O primeiro bebê concebido por fertilização “in vitro”, chamado de “bebê de proveta”, veio ao mundo, em 1978, na Inglaterra, sendo a técnica utilizada, no Brasil, pela primeira vez, em 1984, portanto, há 40 (quarenta) anos.
No Código Civil em vigor há apenas 3 (três) incisos que tratam do tema, mas em todos há imperfeições técnicas e, sobretudo, discriminações.
Atenderia ao princípio da igualdade prever que são filhos por presunção aqueles havidos a qualquer tempo quando se tratar “de embriões excedentários, decorrentes de concepção artificial homóloga”? Ou seja, apenas aqueles que estão congelados e foram feitos com material do próprio casal (homóloga)? Se estiverem congelados e tiverem sido concebidos com material de doadores (heteróloga) não são filhos por presunção?
Outras reverberações, omissões e incongruências sobre a aplicação e uso das técnicas de Reprodução Humana Assistida serão trazidas em uma próxima contribuição a esta coluna, uma vez que ensejaram a apresentação no Anteprojeto de detalhamento em capítulo específico chamado de Filiação decorrente de Reprodução Assistida (Artigos 1.629-A e seguintes).
Os pontos ressaltados, contudo, ilustram a desigualdade da atual disciplina legal, mais uma demonstração de que urge a revisão.

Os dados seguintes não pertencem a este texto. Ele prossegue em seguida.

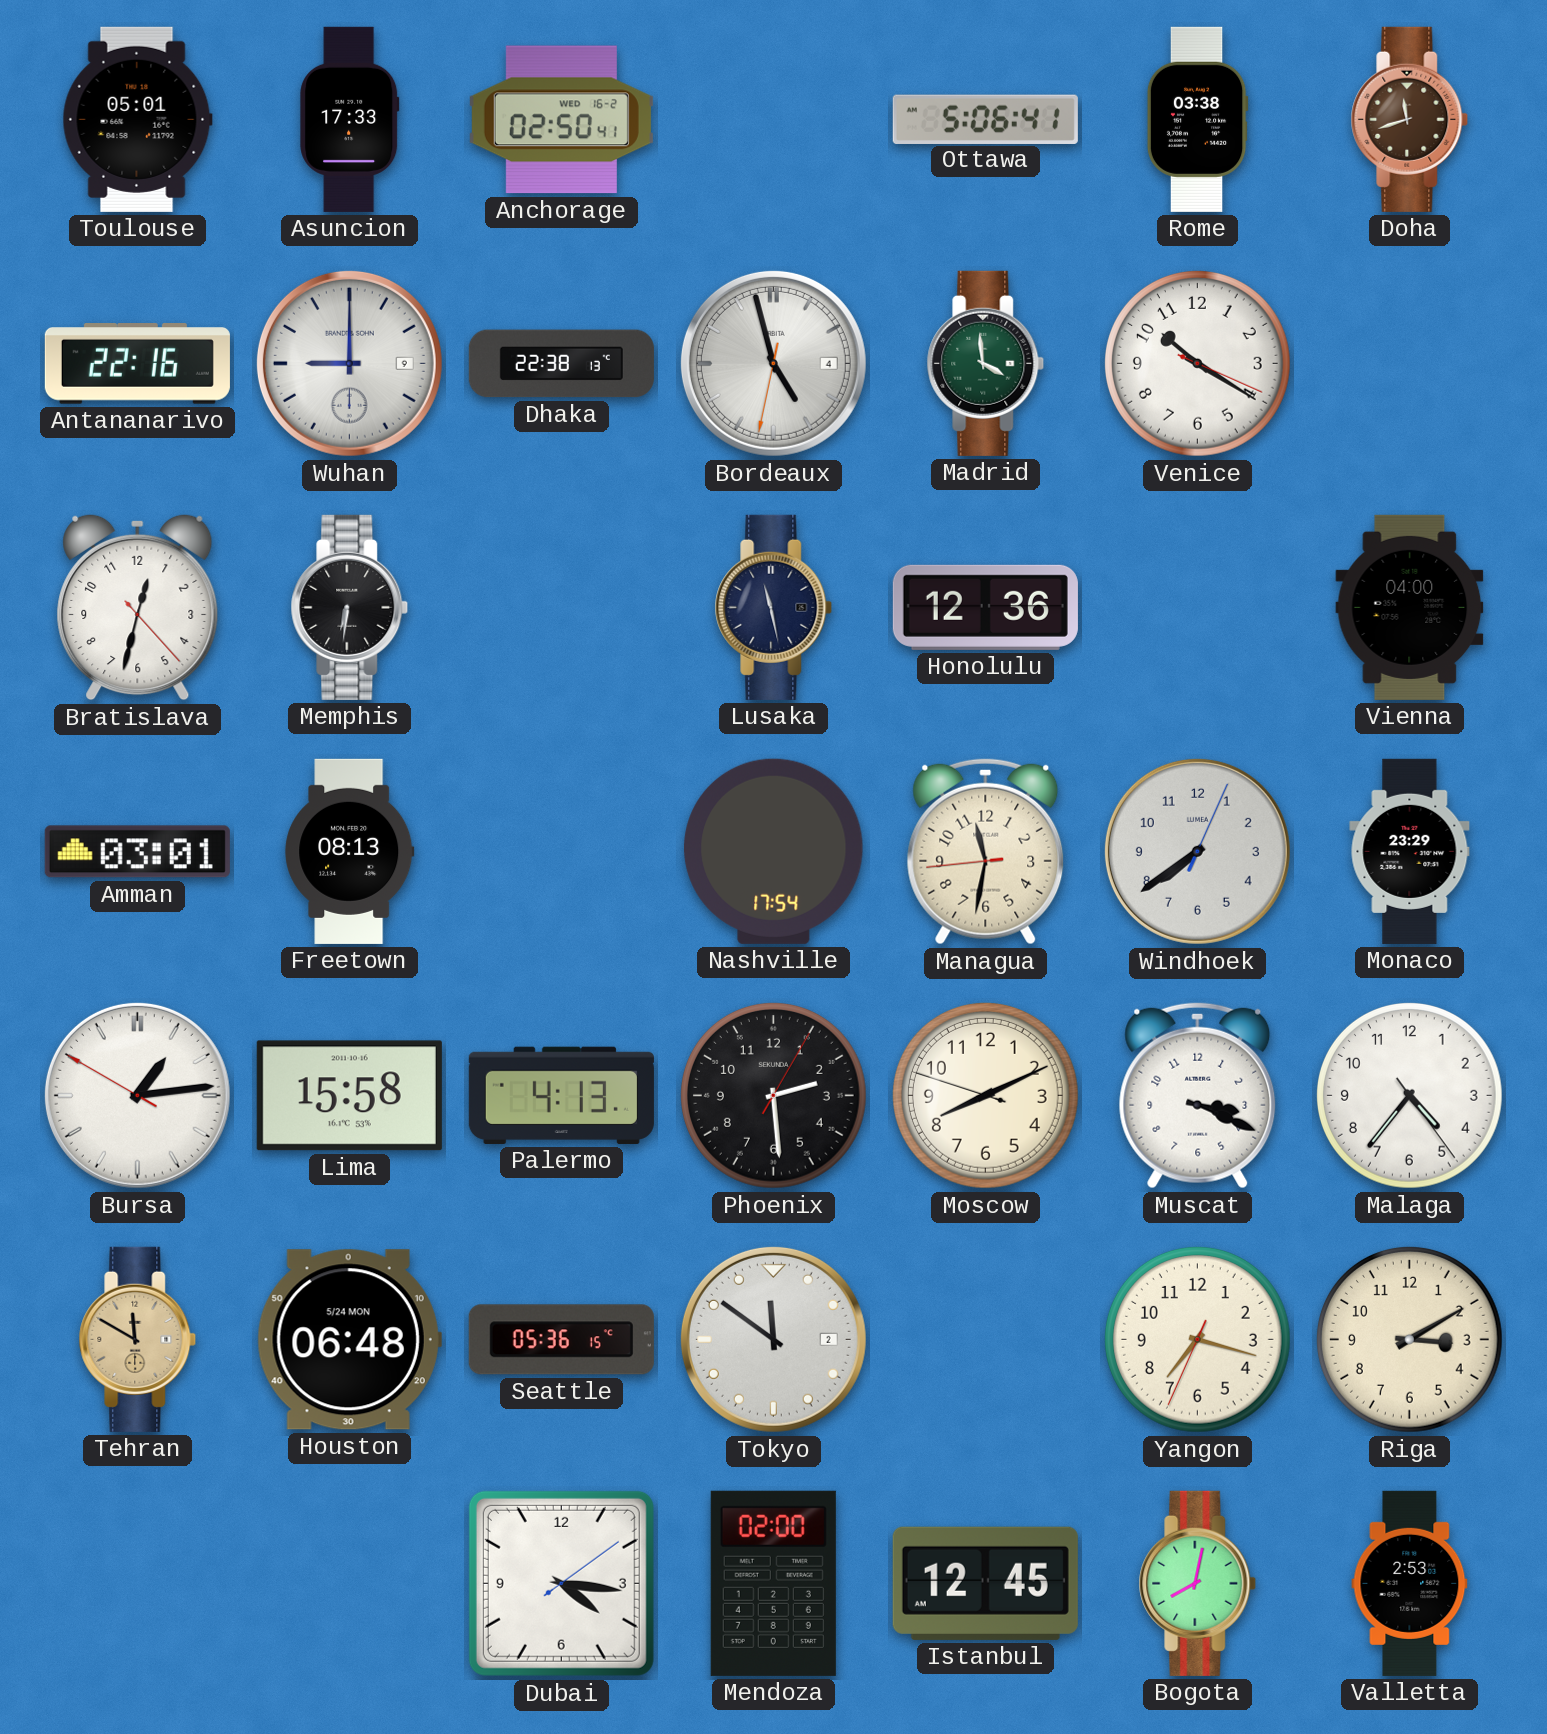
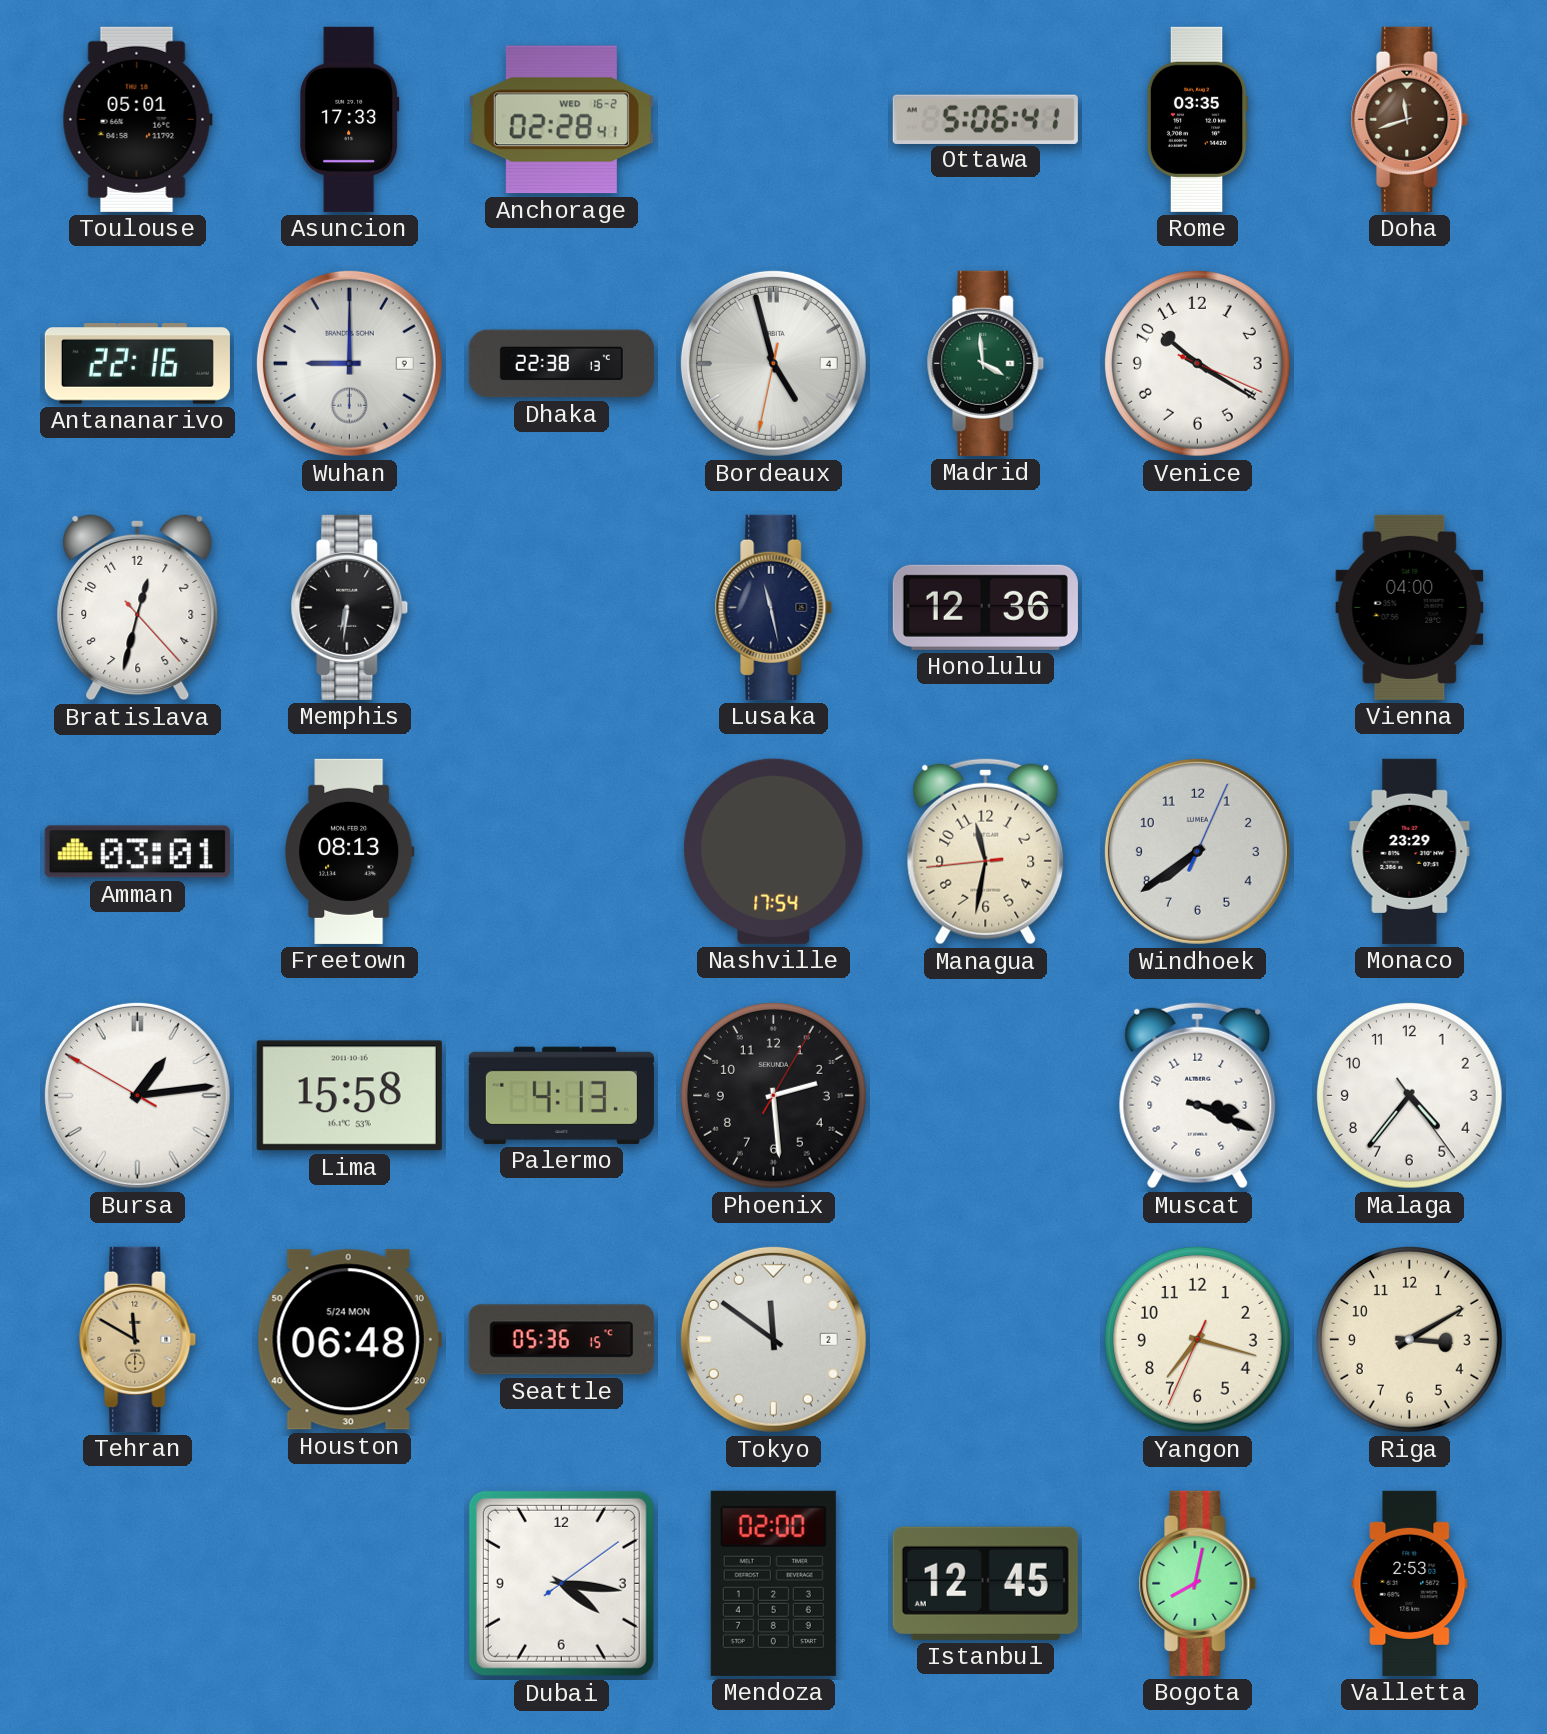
Anchorage: 02:50 -> 02:28
Rome: 03:38 -> 03:35
Moscow: 8:10 -> none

A parentalidade socioafetiva, há muito reconhecida pelos tribunais, é também apresentada no Anteprojeto para que possa ser regulada em lei, o que lhe confere a segurança e a igualdade de tratamento necessárias (Artigos 1.617-A e seguintes).
Embora muitos outros temas possam ser destacados, os acima escolhidos contribuem para que os leitores compreendam que muito do que se propõe é uma adequação necessária a mandamentos constitucionais e às exigências de novos temas que ainda não foram regulados pelo texto civil, aprovado em 2002.
Necessário, por fim, ressaltar que a reforma, no Livro de Família, trouxe mudanças significativas na ordem de alguns dispositivos.
Em primeiro lugar, as Relações de Parentesco foram trazidas logo no início, em capítulo próprio nominado “Das Pessoas na Família”, alteração defendida pela relatora Rosa Maria Nery como mudança primordial para podermos, de pronto, saber “quem é quem” nas relações familiares.
Observamos, na consultoria, a necessidade de se retirar a União Estável de um tratamento apartado para colocá-la no mesmo local em que estão os dispositivos relativos ao Casamento, pois estariam ambas as famílias tuteladas de forma equânime.
Outro mote dos trabalhos foi o de buscar a simplificação dos procedimentos e prestigiar a autonomia da vontade.
Notam-se estas características na simplificação do então chamado processo de habilitação do casamento, agora na proposta – Procedimento Pré-nupcial, e na opção pela supressão das causas suspensivas, ambos os pontos bem justificados pelo relator Flávio Tartuce.
A liberdade de pactuar pode ser vista na Sunset Clause (Artigo 1.653-B), inserção defendida pelo relator da Subcomissão de Direito de Família, Pablo Stolze.
Merece distinção a preocupação com a proteção de vulneráveis, demonstrada, exemplificativamente, no reconhecimento de filiação, tendo sido incluído, no texto da proposta, o registro da paternidade para aquele que foi apontado como genitor, em via administrativa, em caso de negativa de realização do exame de D.N.A, restando a ele eventual contestação e respectivo ônus da prova (artigo 1.609-A), texto aprovado após as ponderações de Maria Berenice Dias.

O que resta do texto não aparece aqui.